Property insurance policies come in two basic forms: (1) all-risk policies covering a wide-range of incidents and perils except those noted in the policy; (2) peril-specific policies that cover losses from only those perils listed in the policy. Consult your insurance agent or broker about the type of business property insurance best suited for your small business.


Home Based Business Insurance: Contrary to popular belief, homeowners’ insurance policies do not generally cover home-based business losses. Depending on risks to your business, you may add riders to your homeowners’ policy to cover normal business risks such as property damage. However, homeowners’ policies only go so far in covering home-based businesses and you may need to purchase additional policies to cover other risks, such as general and professional liability.



Insurance Requirements for Employers


Businesses with employees are required by law to pay for certain types of insurance: Workers Compensation insurance, unemployment insurance and depending on where the business is located, disability insurance.


Worker’s Compensation Insurance: Business with employees are required to carry workers compensation insurance coverage.


Unemployment Insurance Tax: Businesses with employees are required to pay unemployment insurance taxes under certain conditions.
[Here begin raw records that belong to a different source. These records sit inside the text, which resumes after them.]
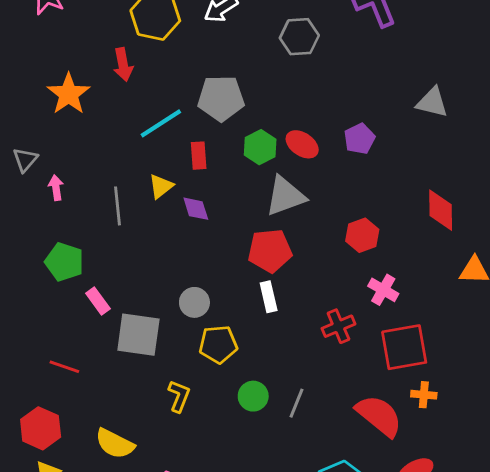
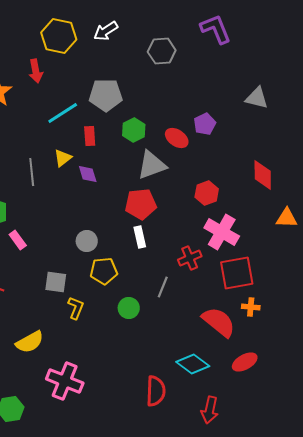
red ellipse: (302, 144) -> (177, 138), moved
pink cross: (383, 290) -> (222, 232), size x1.6
gray square: (138, 335) -> (56, 282), moved, size x0.7
gray line: (297, 403) -> (163, 287), moved
yellow semicircle: (115, 444) -> (30, 342), turned -56

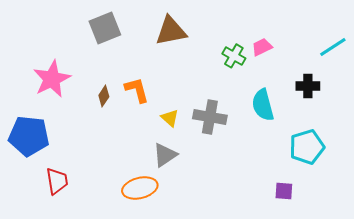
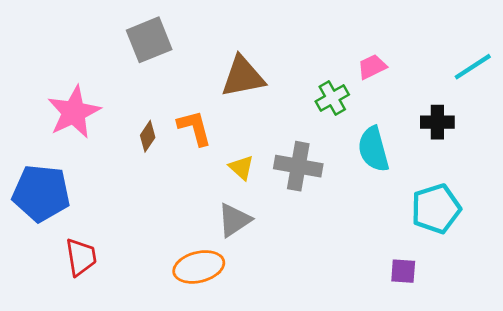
brown triangle: (171, 31) -> (243, 77), moved
green cross: (234, 56) -> (332, 98), moved, turned 30

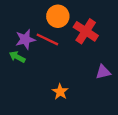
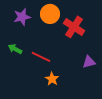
purple star: (25, 39) -> (22, 17), moved
red line: (47, 39) -> (41, 57), moved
If your business is required to pay these taxes, you must register your business with your state’s workforce agency.


Disability Insurance: Some states require employers to provide partial wage replacement insurance coverage to their eligible employees for non-work related sickness or injury. Currently, if your employees are located in any of the following states, you are required to purchase disability insurance:


    • California: Employment Development Department
    • Hawaii: Unemployment Insurance Division
    • New Jersey: Department of Labor and Workforce Development
    • New York: New York State Workers’ Compensation Board
    • Rhode Island: Rhode Island Department of Labor and Training


Five Tips for Buying Business Insurance

Use these steps to assess what types of insurance are best for your business, and how to secure coverage to provide adequate protection and minimize risks.
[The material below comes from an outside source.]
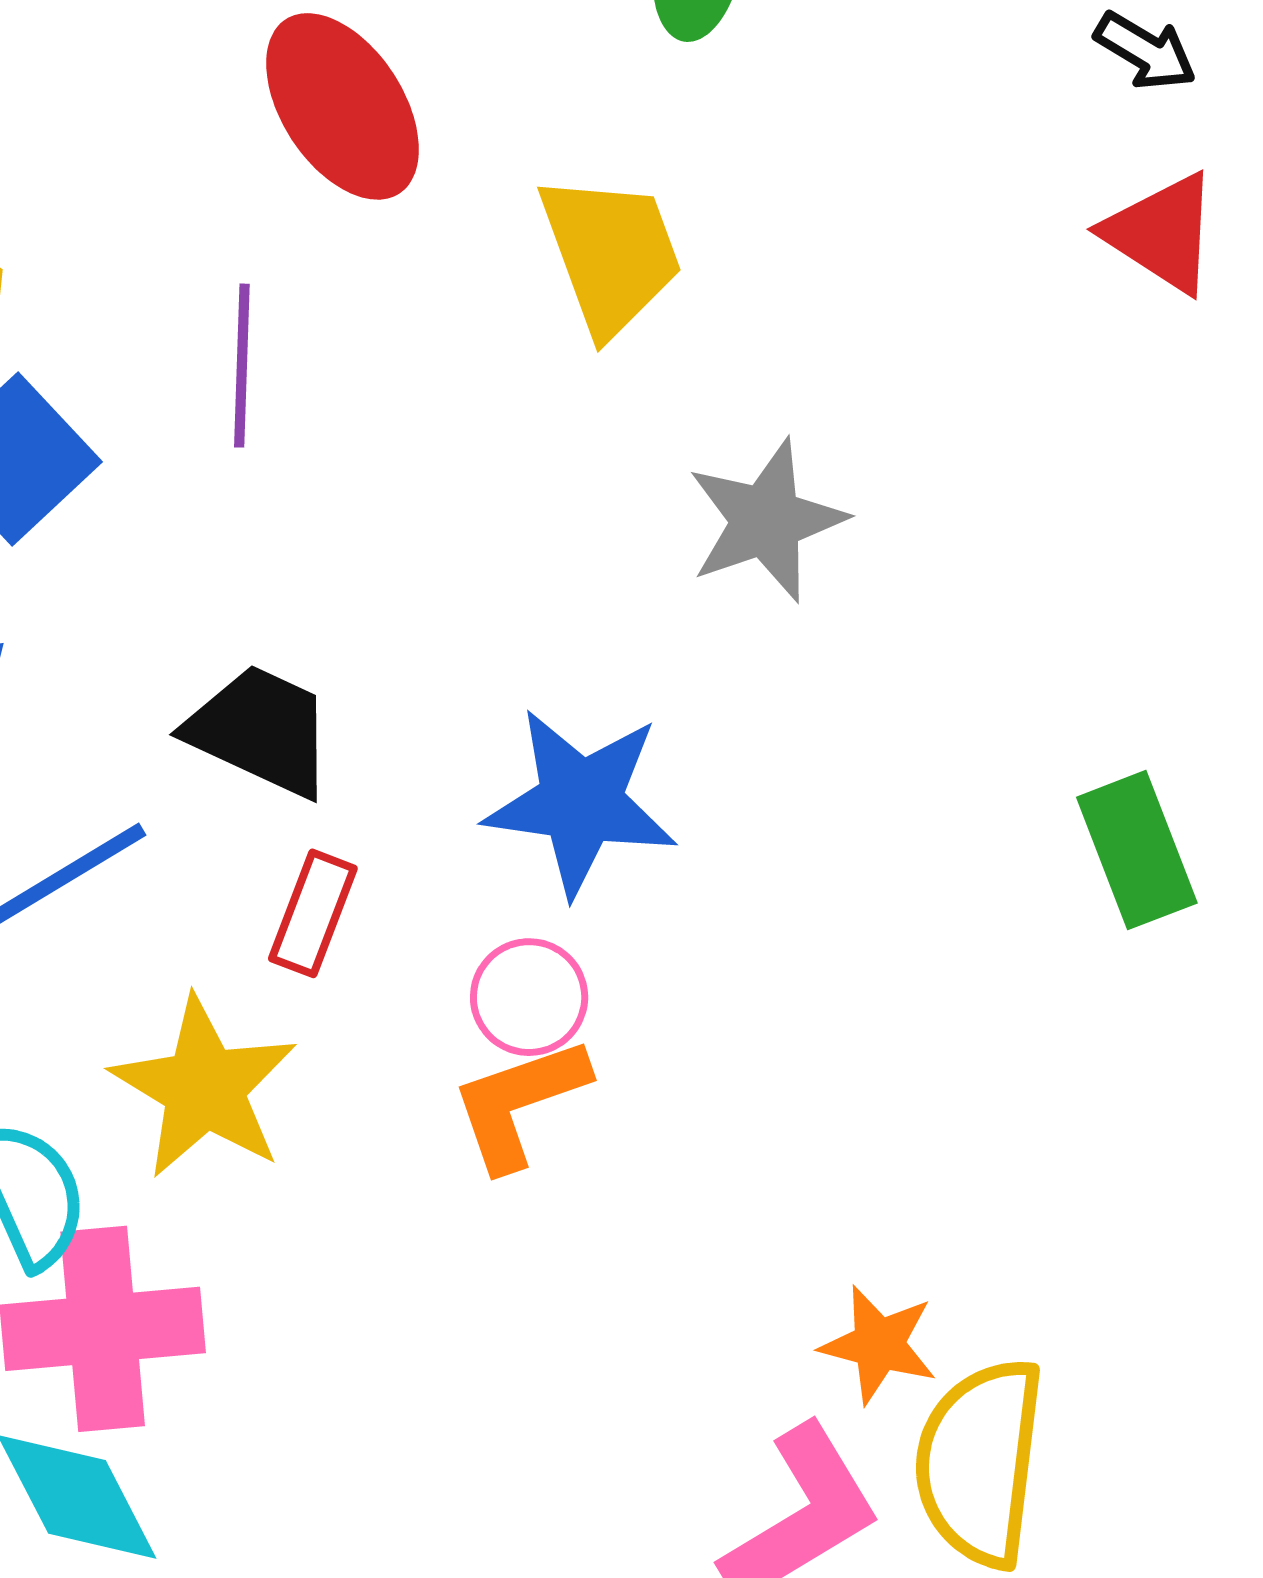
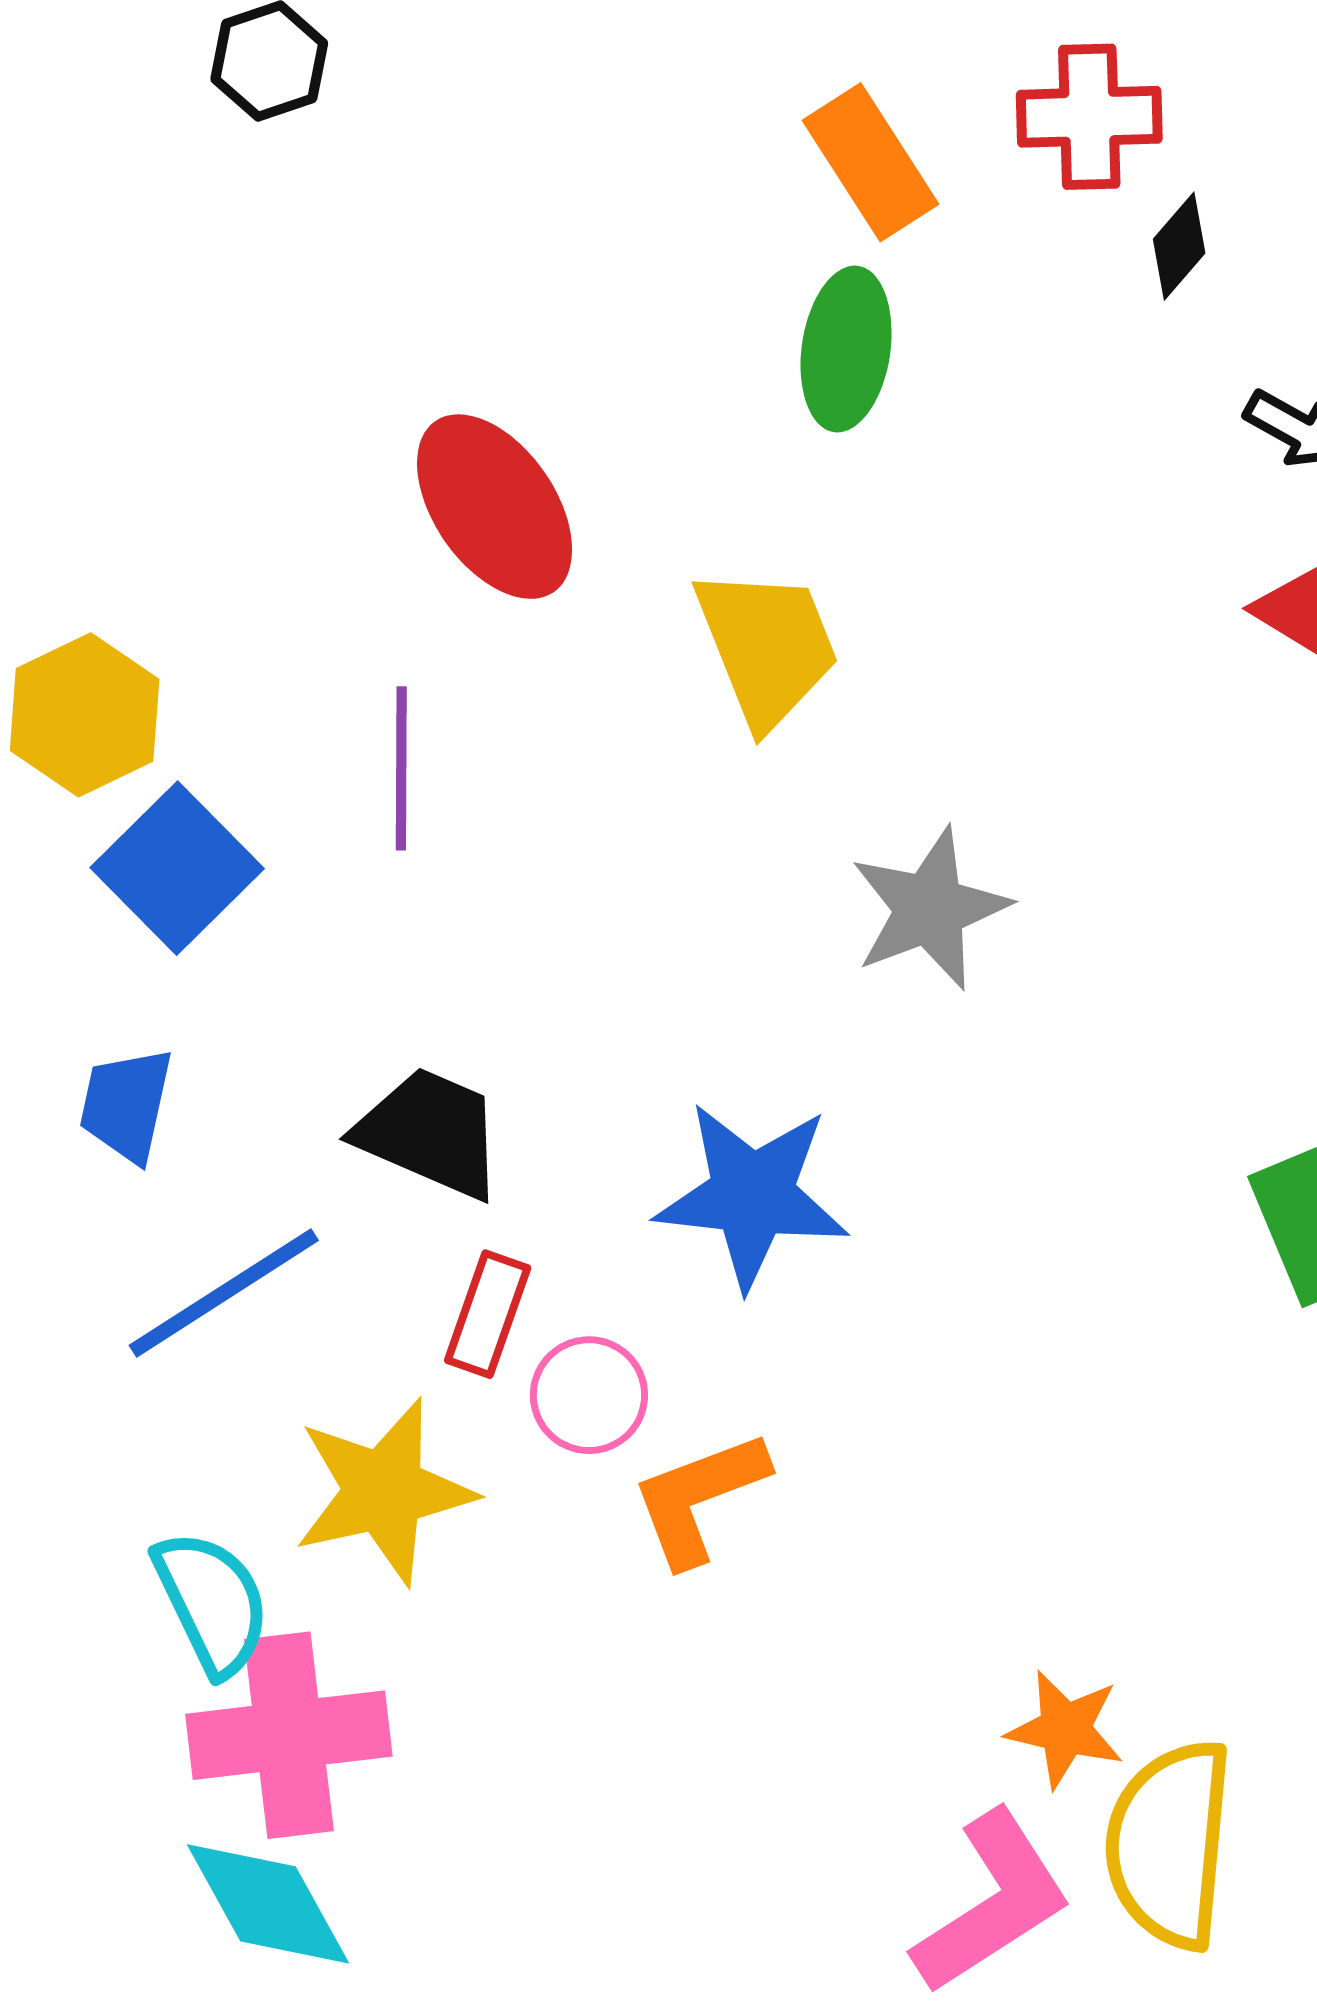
pink circle: (529, 997) -> (589, 1395), moved
yellow star: (204, 1088) -> (384, 1491), turned 30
1. Asses your risks. Insurance companies determine the level of risk they’ll accept when issuing policies. This process is called underwriting. The insurance company reviews your application and determines whether it will provide all or portion of coverage being requested. Each underwritten policy carries a premium and a deductible. Premiums vary widely among insurance companies, and depend on a number of risk factors, including your business location, building type, local fire protection services, and the amount of insurance you purchase.
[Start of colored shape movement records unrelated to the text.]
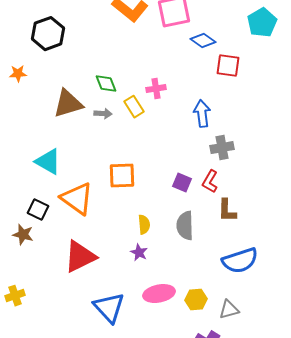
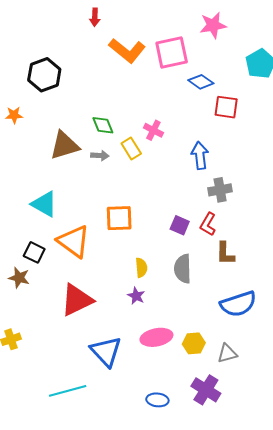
pink cross: (156, 89) -> (153, 130), turned 36

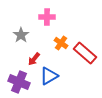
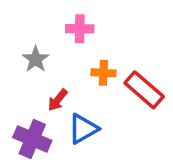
orange cross: (61, 43) -> (103, 73), turned -32

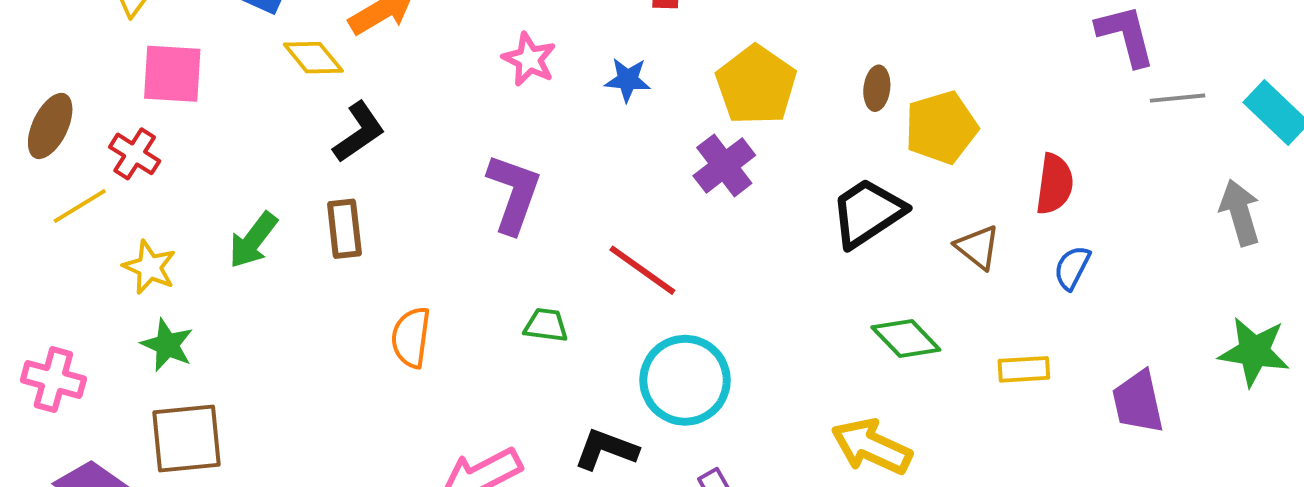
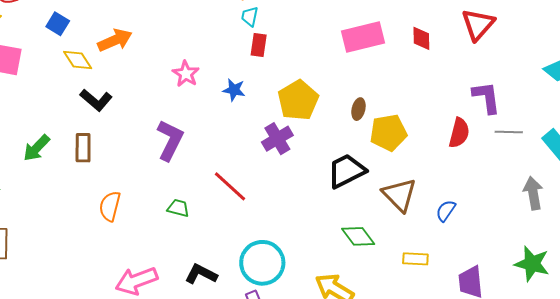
black L-shape: (359, 132) -> (96, 100), turned 68
red semicircle: (1055, 184) -> (459, 133), moved
brown triangle: (978, 247) -> (400, 195), size x1.5
cyan circle: (685, 380) -> (262, 263), moved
2. Shop Around. The extent and costs of coverage vary from company to company.


3. Consider a Business Owner’s Policy. Insurance can be purchased separately or in a package called a business owner’s policy (BOP). Purchasing separate policies from different insurers can result in higher total premiums. A BOP combines typical coverage options into a standard package, and is offered at a premium that is less than if each type of coverage was purchased separately. Typically, BOP’s consist of covering property, general liability, business interruption and other types of coverage common to most types of business. Not every type of insurance is included in a BOP. If your business has unique risks, you may require additional coverage.


4. Find a Reputable, Licensed Agent. Brokers can help you find policies that match your business needs. Brokers receive commissions from insurance companies when they sell policies, so it’s important you find a broker that is reputable and is interested in your needs as much as his own. Make sure your broker understands all the risks associated with your business. Finding a good insurance agent is as important as finding a good lawyer or accountant. You should always look for one that has a license. State governments regulate the insurance industry and license insurance brokers.


5. Assess Your Insurance Coverage on an annual basis. As your business grows, so do your liabilities. You don’t want to be caught underinsured should disaster strike. If you have purchased or replaced equipment or expanded operations, you should contact your insurance broker to discuss changes in your business and how they affect your coverage.